--- Transcribed page contents ---
===============

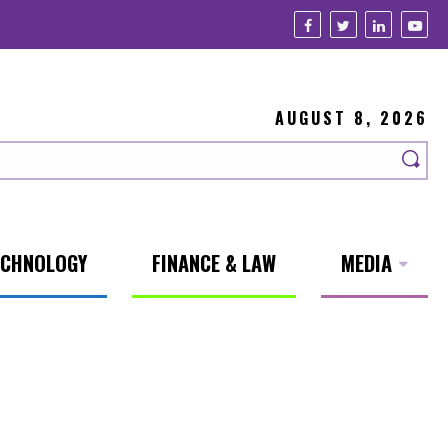
AUGUST 8, 2026
ECHNOLOGY
FINANCE & LAW
MEDIA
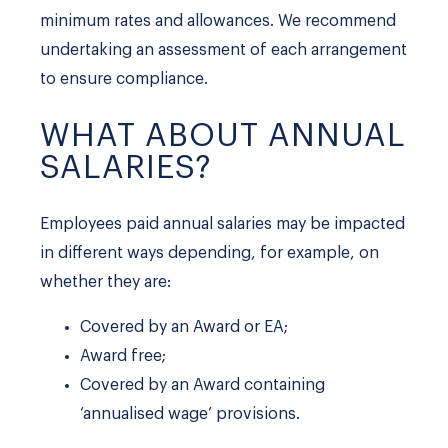
minimum rates and allowances. We recommend
undertaking an assessment of each arrangement
to ensure compliance.
WHAT ABOUT ANNUAL
SALARIES?
Employees paid annual salaries may be impacted
in different ways depending, for example, on
whether they are:
Covered by an Award or EA;
Award free;
Covered by an Award containing
‘annualised wage’ provisions.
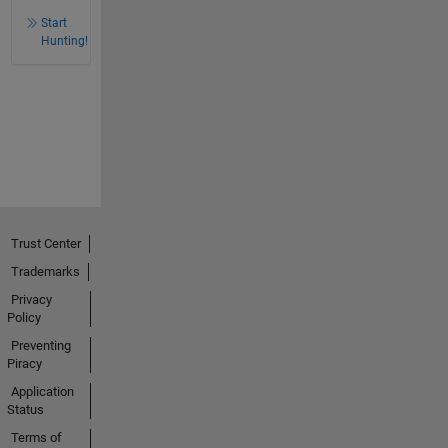
Start
Hunting!
Trust Center
Trademarks
Privacy
Policy
Preventing
Piracy
Application
Status
Terms of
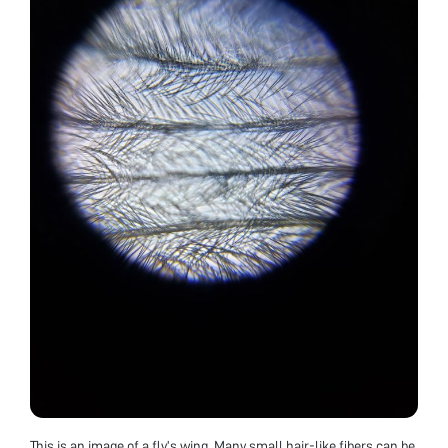
This is an image of a fly’s wing. Many small hair-like fibers can be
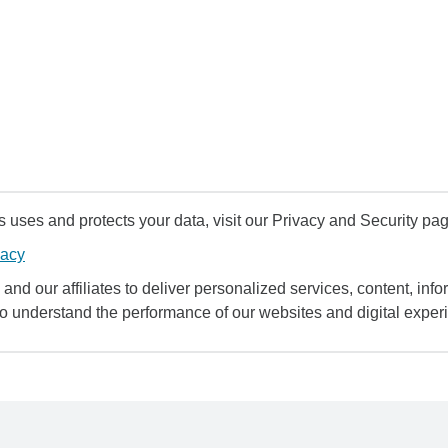
uses and protects your data, visit our Privacy and Security pag
vacy
and our affiliates to deliver personalized services, content, infor
to understand the performance of our websites and digital exper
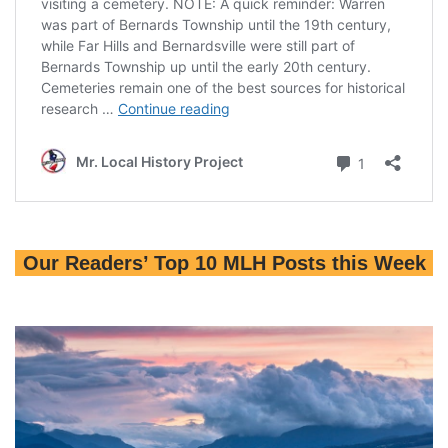
Our Readers’ Top 10 MLH Posts this Week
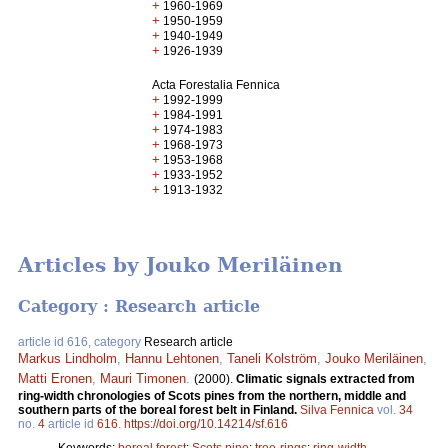
+
1960-1969
+
1950-1959
+
1940-1949
+
1926-1939
Acta Forestalia Fennica
+
1992-1999
+
1984-1991
+
1974-1983
+
1968-1973
+
1953-1968
+
1933-1952
+
1913-1932
Articles by Jouko Meriläinen
Category : Research article
article id 616, category
Research article
Markus Lindholm
,
Hannu Lehtonen
,
Taneli Kolström
,
Jouko Meriläinen
,
Matti Eronen
,
Mauri Timonen
.
(2000).
Climatic signals extracted from
ring-width chronologies of Scots pines from the northern, middle and
southern parts of the boreal forest belt in Finland.
Silva Fennica
vol.
34
no.
4
article id
616
.
https://doi.org/10.14214/sf.616
Keywords:
boreal forest
;
Scots pine
;
tree-rings
;
ring-width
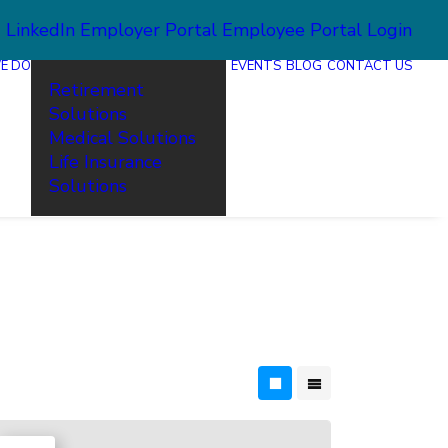
2
LinkedIn
Employer Portal
Employee Portal Login
E DO
EVENTS
BLOG
CONTACT US
Retirement
Solutions
Medical Solutions
Life Insurance
Solutions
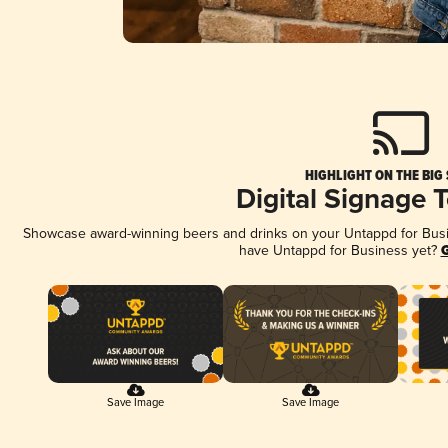
HIGHLIGHT ON THE BIG
Digital Signage 
Showcase award-winning beers and drinks on your Untappd for Busine
have Untappd for Business yet?
G
Save Image
Save Image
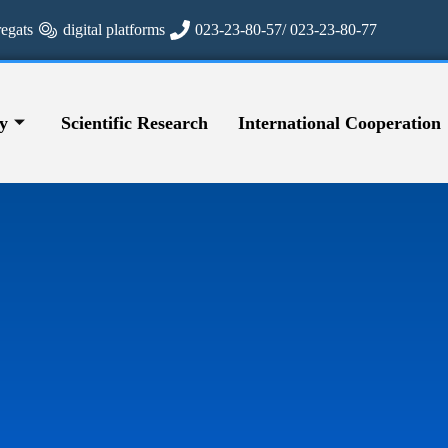
regats
digital platforms
023-23-80-57/ 023-23-80-77
y
Scientific Research
International Cooperation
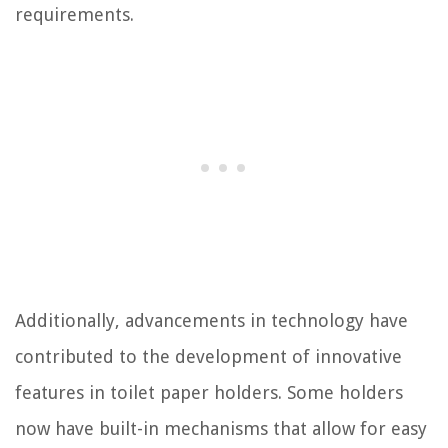
requirements.
Additionally, advancements in technology have
contributed to the development of innovative
features in toilet paper holders. Some holders
now have built-in mechanisms that allow for easy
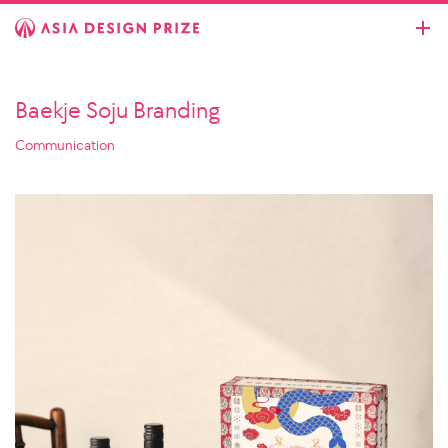
Baekje Soju Branding
Communication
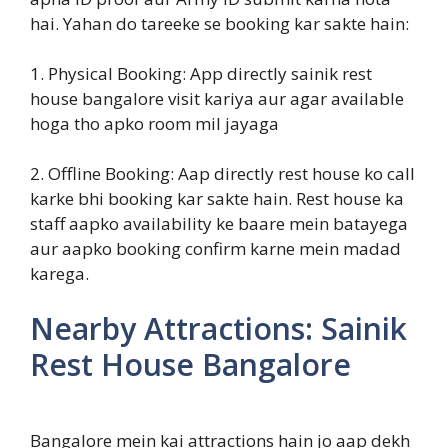
hai. Yahan do tareeke se booking kar sakte hain:
1. Physical Booking: App directly sainik rest
house bangalore visit kariya aur agar available
hoga tho apko room mil jayaga
2. Offline Booking: Aap directly rest house ko call
karke bhi booking kar sakte hain. Rest house ka
staff aapko availability ke baare mein batayega
aur aapko booking confirm karne mein madad
karega.
Nearby Attractions: Sainik
Rest House Bangalore
Bangalore mein kai attractions hain jo aap dekh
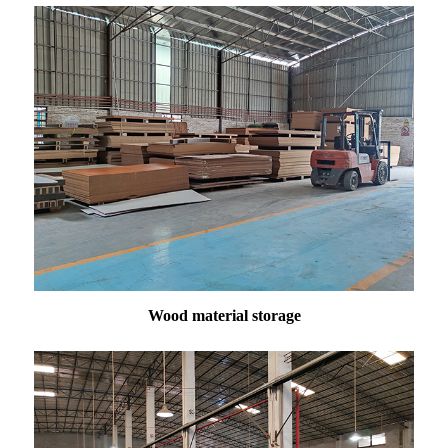
Wood material storage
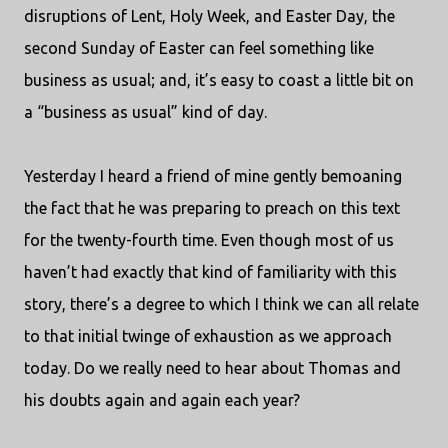
disruptions of Lent, Holy Week, and Easter Day, the
second Sunday of Easter can feel something like
business as usual; and, it’s easy to coast a little bit on
a “business as usual” kind of day.
Yesterday I heard a friend of mine gently bemoaning
the fact that he was preparing to preach on this text
for the twenty-fourth time. Even though most of us
haven’t had exactly that kind of familiarity with this
story, there’s a degree to which I think we can all relate
to that initial twinge of exhaustion as we approach
today. Do we really need to hear about Thomas and
his doubts again and again each year?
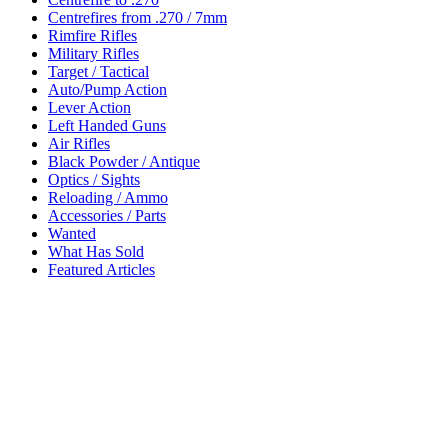
Centrefires from .270 / 7mm
Rimfire Rifles
Military Rifles
Target / Tactical
Auto/Pump Action
Lever Action
Left Handed Guns
Air Rifles
Black Powder / Antique
Optics / Sights
Reloading / Ammo
Accessories / Parts
Wanted
What Has Sold
Featured Articles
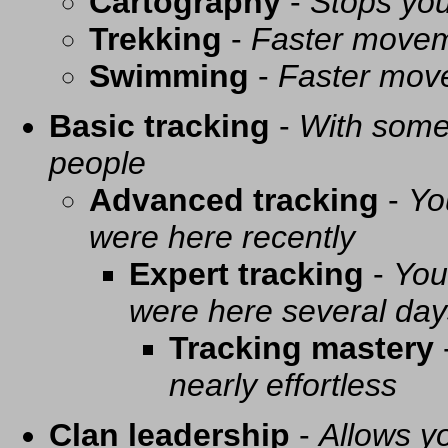
Cartography
-
Stops you
Trekking
-
Faster movem
Swimming
-
Faster mov
Basic tracking
-
With some 
people
Advanced tracking
-
Yo
were here recently
Expert tracking
-
You
were here several day
Tracking mastery
nearly effortless
Clan leadership
-
Allows yo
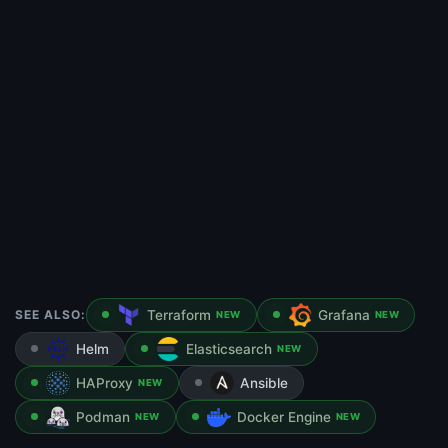
SEE ALSO:
Terraform
Grafana
NEW
NEW
Helm
Elasticsearch
NEW
HAProxy
Ansible
NEW
Podman
Docker Engine
NEW
NEW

===============

Please write out all the entries above exactly, but leave out the pictures.

AUGUST 8, 2026
ECHNOLOGY
FINANCE & LAW
MEDIA
minimum rates and allowances. We recommend
undertaking an assessment of each arrangement
to ensure compliance.
WHAT ABOUT ANNUAL
SALARIES?
Employees paid annual salaries may be impacted
in different ways depending, for example, on
whether they are:
Covered by an Award or EA;
Award free;
Covered by an Award containing
‘annualised wage’ provisions.
Start
Hunting!
Trust Center
Trademarks
Privacy
Policy
Preventing
Piracy
Application
Status
Terms of
This is an image of a fly’s wing. Many small hair-like fibers can be
uses and protects your data, visit our Privacy and Security pag
vacy
and our affiliates to deliver personalized services, content, infor
to understand the performance of our websites and digital exper
Our Readers’ Top 10 MLH Posts this Week
+
1960-1969
+
1950-1959
+
1940-1949
+
1926-1939
Acta Forestalia Fennica
+
1992-1999
+
1984-1991
+
1974-1983
+
1968-1973
+
1953-1968
+
1933-1952
+
1913-1932
Articles by Jouko Meriläinen
Category : Research article
article id 616, category
Research article
Markus Lindholm
,
Hannu Lehtonen
,
Taneli Kolström
,
Jouko Meriläinen
,
Matti Eronen
,
Mauri Timonen
.
(2000).
Climatic signals extracted from
ring-width chronologies of Scots pines from the northern, middle and
southern parts of the boreal forest belt in Finland.
Silva Fennica
vol.
34
no.
4
article id
616
.
https://doi.org/10.14214/sf.616
Keywords:
boreal forest
;
Scots pine
;
tree-rings
;
ring-width
2
LinkedIn
Employer Portal
Employee Portal Login
E DO
EVENTS
BLOG
CONTACT US
Retirement
Solutions
Medical Solutions
Life Insurance
Solutions
HIGHLIGHT ON THE BIG
Digital Signage 
Showcase award-winning beers and drinks on your Untappd for Busine
have Untappd for Business yet?
G
Save Image
Save Image
regats
digital platforms
023-23-80-57/ 023-23-80-77
y
Scientific Research
International Cooperation
requirements.
Additionally, advancements in technology have
contributed to the development of innovative
features in toilet paper holders. Some holders
now have built-in mechanisms that allow for easy
Baekje Soju Branding
Communication
hai. Yahan do tareeke se booking kar sakte hain:
1. Physical Booking: App directly sainik rest
house bangalore visit kariya aur agar available
hoga tho apko room mil jayaga
2. Offline Booking: Aap directly rest house ko call
karke bhi booking kar sakte hain. Rest house ka
staff aapko availability ke baare mein batayega
aur aapko booking confirm karne mein madad
karega.
Nearby Attractions: Sainik
Rest House Bangalore
Bangalore mein kai attractions hain jo aap dekh
Wood material storage
disruptions of Lent, Holy Week, and Easter Day, the
second Sunday of Easter can feel something like
business as usual; and, it’s easy to coast a little bit on
a “business as usual” kind of day.
Yesterday I heard a friend of mine gently bemoaning
the fact that he was preparing to preach on this text
for the twenty-fourth time. Even though most of us
haven’t had exactly that kind of familiarity with this
story, there’s a degree to which I think we can all relate
to that initial twinge of exhaustion as we approach
today. Do we really need to hear about Thomas and
his doubts again and again each year?
Centrefires from .270 / 7mm
Rimfire Rifles
Military Rifles
Target / Tactical
Auto/Pump Action
Lever Action
Left Handed Guns
Air Rifles
Black Powder / Antique
Optics / Sights
Reloading / Ammo
Accessories / Parts
Wanted
What Has Sold
Featured Articles
Cartography
-
Stops you
Trekking
-
Faster movem
Swimming
-
Faster mov
Basic tracking
-
With some 
people
Advanced tracking
-
Yo
were here recently
Expert tracking
-
You
were here several day
Tracking mastery
nearly effortless
Clan leadership
-
Allows yo
SEE ALSO:
Terraform
Grafana
NEW
NEW
Helm
Elasticsearch
NEW
HAProxy
Ansible
NEW
Podman
Docker Engine
NEW
NEW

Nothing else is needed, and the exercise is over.